(What you will do):
Print the records exactly as they are written.

Collection entries:
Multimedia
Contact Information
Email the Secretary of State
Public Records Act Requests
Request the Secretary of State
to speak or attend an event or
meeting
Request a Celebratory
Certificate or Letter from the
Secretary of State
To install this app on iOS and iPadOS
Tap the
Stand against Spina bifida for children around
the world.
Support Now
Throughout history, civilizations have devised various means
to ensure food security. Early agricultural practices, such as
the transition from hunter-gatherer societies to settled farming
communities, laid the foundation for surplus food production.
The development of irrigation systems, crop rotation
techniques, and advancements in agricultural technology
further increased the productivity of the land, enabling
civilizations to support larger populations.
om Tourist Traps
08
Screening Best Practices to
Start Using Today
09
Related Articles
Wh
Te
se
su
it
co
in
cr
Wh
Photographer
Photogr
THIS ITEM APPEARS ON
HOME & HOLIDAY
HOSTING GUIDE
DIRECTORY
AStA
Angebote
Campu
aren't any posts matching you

(Task solution):
Multimedia
Contact Information
Email the Secretary of State
Public Records Act Requests
Request the Secretary of State
to speak or attend an event or
meeting
Request a Celebratory
Certificate or Letter from the
Secretary of State
To install this app on iOS and iPadOS
Tap the
Stand against Spina bifida for children around
the world.
Support Now
Throughout history, civilizations have devised various means
to ensure food security. Early agricultural practices, such as
the transition from hunter-gatherer societies to settled farming
communities, laid the foundation for surplus food production.
The development of irrigation systems, crop rotation
techniques, and advancements in agricultural technology
further increased the productivity of the land, enabling
civilizations to support larger populations.
om Tourist Traps
08
Screening Best Practices to
Start Using Today
09
Related Articles
Wh
Te
se
su
it
co
in
cr
Wh
Photographer
Photogr
THIS ITEM APPEARS ON
HOME & HOLIDAY
HOSTING GUIDE
DIRECTORY
AStA
Angebote
Campu
aren't any posts matching you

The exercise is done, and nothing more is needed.